All this has been a somewhat round-about approach to our question of the gay rights law. “Gay rights” and same-sex marriage can be considered properly only in the context of an ever-worsening climate of sexual permissiveness. In turn, the worsening climate of sexual permissiveness must be considered in the context of a society which chooses disorder over order, in art, in music, in philosophy, and in all other aspects of life, including sexual relations.

What occurs beyond this point is not pleasant to contemplate. But we can make a guess based on the current state of our culture. If we have a popular culture which favors disorder over order, which exalts the emotions of lust, anger, and greed over the virtues of charity, temperance, and self control; if the animal nature of man is exalted over his spiritual side, what do you think the result will be if society breaks down?  

I wanted this talk tonight to be about gaining a vision of where we are as a society, so we could then proceed to a discussion of the specifics of the gay rights law. Without the proper context, the law cannot be understood properly. I would like to close with a quotation by Joshua Chamberlain, and then take your questions about the specifics of the law.

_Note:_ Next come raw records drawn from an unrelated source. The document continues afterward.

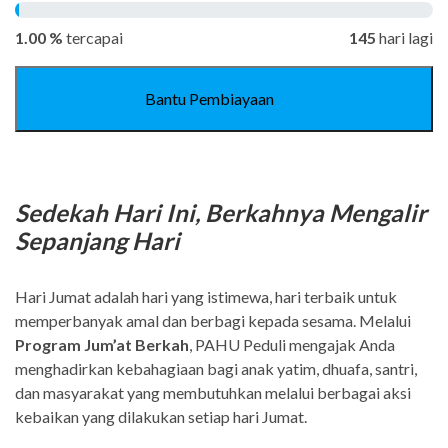
1.00 %
tercapai
145
hari lagi
Kuantitas
Bantu Pembiayaan
Jum'at
Berkah
Sedekah Hari Ini, Berkahnya Mengalir
Sepanjang Hari
Hari Jumat adalah hari yang istimewa, hari terbaik untuk
memperbanyak amal dan berbagi kepada sesama. Melalui
Program Jum’at Berkah
, PAHU Peduli mengajak Anda
menghadirkan kebahagiaan bagi anak yatim, dhuafa, santri,
dan masyarakat yang membutuhkan melalui berbagai aksi
kebaikan yang dilakukan setiap hari Jumat.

Chamberlain is credited with gaining the victory at Little Round Top, the battle which changed the course of the civil war. He was of course a skillful general, but what made him great was that he was a man of deep spiritual insight, a man of vision who believed in the soul. I would like to read a quote of his which is inscribed on a plaque beneath his statue that overlooks the Joshua Chamberlain Bridge in Brewer.

“In great deeds, something abides. On great fields, something stays. Forms change and pass; bodies disappear, but spirits linger to consecrate ground for the vision-place of souls.  And reverent men and women from afar, and generations that know not us and we know not of, heart-drawn to see where and by whom great things were suffered and done for them, shall come to this field to ponder and dream; and the shadow of a mighty presence shall wrap them in its bosom and the power of the vision shall pass into their souls.”  That is my prayer for you tonight. Even though it is no longer proper today to speak of God and the soul on college campuses, I wanted to remind you that this is your heritage, and I fervently pray that you will never allow anyone to deprive you of it.

Now I will be happy to take questions on the gay rights law.